7. Toutefois, M. E B dépeint, en termes sommaires et non personnalisés, les activités professionnelles qu'il mènerait au sein d'une académie de sécurité privée, depuis le début de l'année 2024 et ses allégations relatives au rôle qu'il jouerait s'agissant du placement des agents de sécurité auprès d'employeurs se révèlent dépourvues de spontanéité et d'élément circonstancié. En outre, les circonstances au cours desquelles il aurait été approché par un membre d'un groupe criminel, l'identité de son interlocuteur et le contenu de leurs échanges sont rapportés des termes peu étayés. Enfin, l'intéressé se révèle élusif sur ses conditions d'existence depuis l'apparition de ces problèmes et ne livre pas d'élément personnalisé, précis et convaincant laissant supposer que sa sécurité pourrait être compromise en Colombie. Ainsi, les craintes invoquées en cas de retour dans son pays d'origine n'apparaissent pas crédibles.

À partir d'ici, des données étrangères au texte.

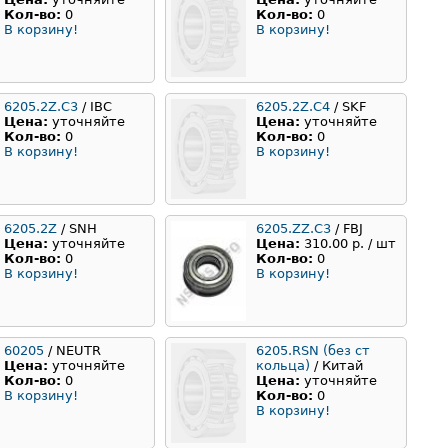
Кол-во:
0
Кол-во:
0
В корзину!
В корзину!
6205.2Z.C3
/ IBC
6205.2Z.C4
/ SKF
Цена:
уточняйте
Цена:
уточняйте
Кол-во:
0
Кол-во:
0
В корзину!
В корзину!
6205.2Z
/ SNH
6205.ZZ.C3
/ FBJ
Цена:
уточняйте
Цена:
310.00 р. / шт
Кол-во:
0
Кол-во:
0
В корзину!
В корзину!
60205
/ NEUTR
6205.RSN (без ст
Цена:
уточняйте
кольца)
/ Китай
Кол-во:
0
Цена:
уточняйте
В корзину!
Кол-во:
0
В корзину!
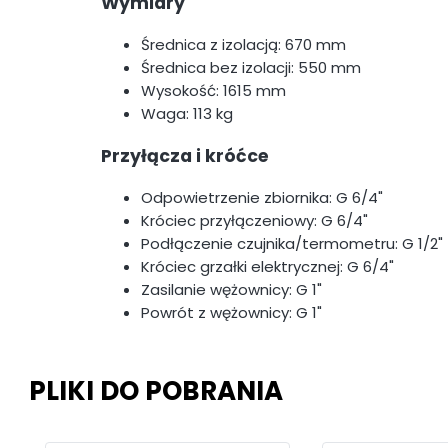
Wymiary
Średnica z izolacją: 670 mm
Średnica bez izolacji: 550 mm
Wysokość: 1615 mm
Waga: 113 kg
Przyłącza i króćce
Odpowietrzenie zbiornika: G 6/4"
Króciec przyłączeniowy: G 6/4"
Podłączenie czujnika/termometru: G 1/2"
Króciec grzałki elektrycznej: G 6/4"
Zasilanie wężownicy: G 1"
Powrót z wężownicy: G 1"
PLIKI DO POBRANIA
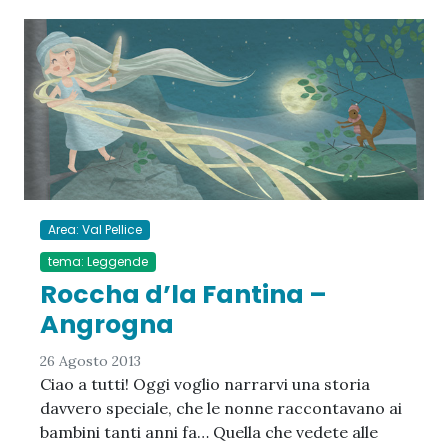
Area: Val Pellice
tema: Leggende
Roccha d’la Fantina –
Angrogna
26 Agosto 2013
Ciao a tutti! Oggi voglio narrarvi una storia
davvero speciale, che le nonne raccontavano ai
bambini tanti anni fa… Quella che vedete alle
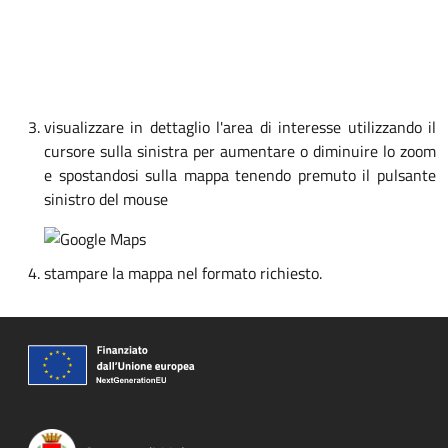
visualizzare in dettaglio l'area di interesse utilizzando il
cursore sulla sinistra per aumentare o diminuire lo zoom
e spostandosi sulla mappa tenendo premuto il pulsante
sinistro del mouse
stampare la mappa nel formato richiesto.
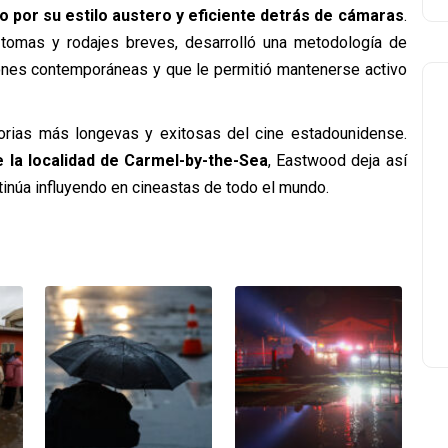
 por su estilo austero y eficiente detrás de cámaras
.
s tomas y rodajes breves, desarrolló una metodología de
iones contemporáneas y que le permitió mantenerse activo
ctorias más longevas y exitosas del cine estadounidense.
e la localidad de Carmel-by-the-Sea
, Eastwood deja así
inúa influyendo en cineastas de todo el mundo.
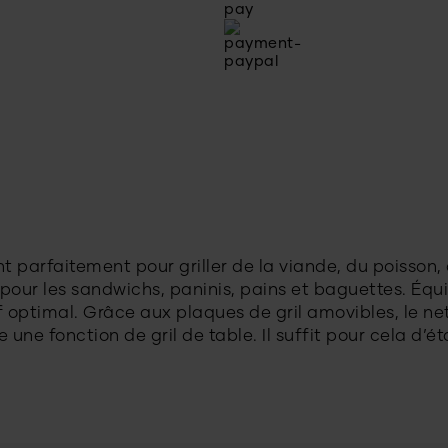
nt parfaitement pour griller de la viande, du poisson,
al pour les sandwichs, paninis, pains et baguettes. É
 optimal. Grâce aux plaques de gril amovibles, le n
re une fonction de gril de table. Il suffit pour cela d’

Dans ces conditions, le ministre d'Etat, ministre de l'intérieur a pu, sans commettre d'erreur d'appréciation de la situation personnelle de M. E B au regard notamment de sa vulnérabilité, et sans méconnaître l'article 33 de la convention de Genève, qui contient le principe de non refoulement, et l'article 3 de la convention européenne de sauvegarde des droits de l'homme et des libertés fondamentales, considérer que la demande de l'intéressé d'entrer sur le territoire français était manifestement infondée et décider qu'il serait réacheminé vers tout pays dans lequel il serait légalement admissible. Il s'ensuit que le ministre d'Etat, ministre de l'intérieur, qui ne s'est pas estimé en situation de compétence liée au regard de l'avis émis par l'Office français de protection des réfugiés et apatrides, et ne s'est pas livré à un examen au fond de la demande, a fait une exacte application des dispositions de l'article L. 352-1 du code de l'entrée et du séjour des étrangers et du droit d'asile en refusant à M. E B l'entrée en France au titre de l'asile.

8. Il résulte de tout ce qui précède que la requête de M. E B doit être rejetée, en toutes ses conclusions.

D E C I D E :

Article 1er : La requête de M. E B est rejetée.

Article 2 : Le présent jugement sera notifié à M. F E B et au ministre d'Etat, ministre de l'intérieur.

Décision rendue le 5 juin 2025.

Le magistrat désigné,

Signé

D. HEMERYLa greffière,

Signée

L. POULAIN

La République mande et ordonne au ministre d'Etat, ministre de l'intérieur en ce qui le concerne, et à tous commissaires de justice à ce requis en ce qui concerne les voies de droit commun, contre les parties privées, de pourvoir à l'exécution de la présente décision.